Implementation examples
For a Telco customer who needed real time personalised recommendations for a large user base, we leveraged Amazon Sagemaker to manage end to end MLOps. We supported multiple ML models for different business objectives with continuous A/B testing.
For a Retail customer who needed promotions planning tool for their business teams, we deployed Deep Learning models using Amazon Sagemaker so that the business user can either generate results in bulk or can run what if analysis in real time.
A simplified version of architecture diagram is as follows:
Data Integration and Preprocessing:
- AWS Glue: Automated the extraction, transformation, and loading (ETL) processes, enabling seamless integration of data from various sources into a centralized data lake stored in Amazon S3.
- Amazon Athena: Provided serverless querying service, allowing Polaris to run ad-hoc queries against the consolidated data in Amazon S3, significantly speeding up the data analysis process.
Model training and deployment:
- Feature Store: We leveraged SageMaker Feature Store to maintain a repository of curated features necessary for model predictions, ensuring data consistency across training and prediction phases.
- We used Amazon SageMaker for the entire machine learning lifecycle, from model training with historical data to deploying these models for real-time inference.
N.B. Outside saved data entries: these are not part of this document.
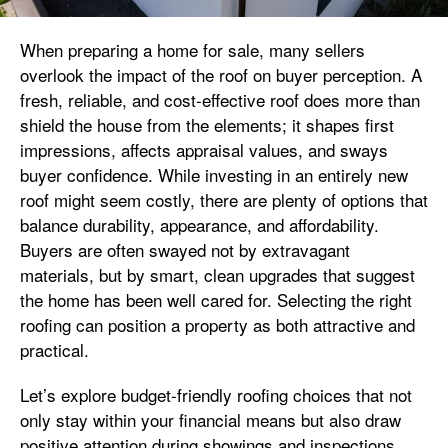
When preparing a home for sale, many sellers
overlook the impact of the roof on buyer perception. A
fresh, reliable, and cost-effective roof does more than
shield the house from the elements; it shapes first
impressions, affects appraisal values, and sways
buyer confidence. While investing in an entirely new
roof might seem costly, there are plenty of options that
balance durability, appearance, and affordability.
Buyers are often swayed not by extravagant
materials, but by smart, clean upgrades that suggest
the home has been well cared for. Selecting the right
roofing can position a property as both attractive and
practical.
Let’s explore budget-friendly roofing choices that not
only stay within your financial means but also draw
positive attention during showings and inspections.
- We leveraged SageMaker Model Registry to manage model versions, facilitating easier rollback and model version comparison.
Post deployment:
- Model Monitoring and Autoscaling: We utilized Amazon CloudWatch to monitor model performance and set up auto-scaling for the SageMaker endpoints, ensuring that the model inference remains responsive under varying loads.
- Automated Testing and Monitoring: Integrated testing and monitoring into the CI/CD pipelines, ensuring model accuracy and infrastructure reliability through automated checks.
Apart from it, we implemented Continuous Integration and Continuous Deployment(CI/CD) pipelines using AWS CodePipeline and AWS CodeBuild, automating the deployment of machine learning models and infrastructure updates and leveraged AWS CodeCommit for version controlling our code base.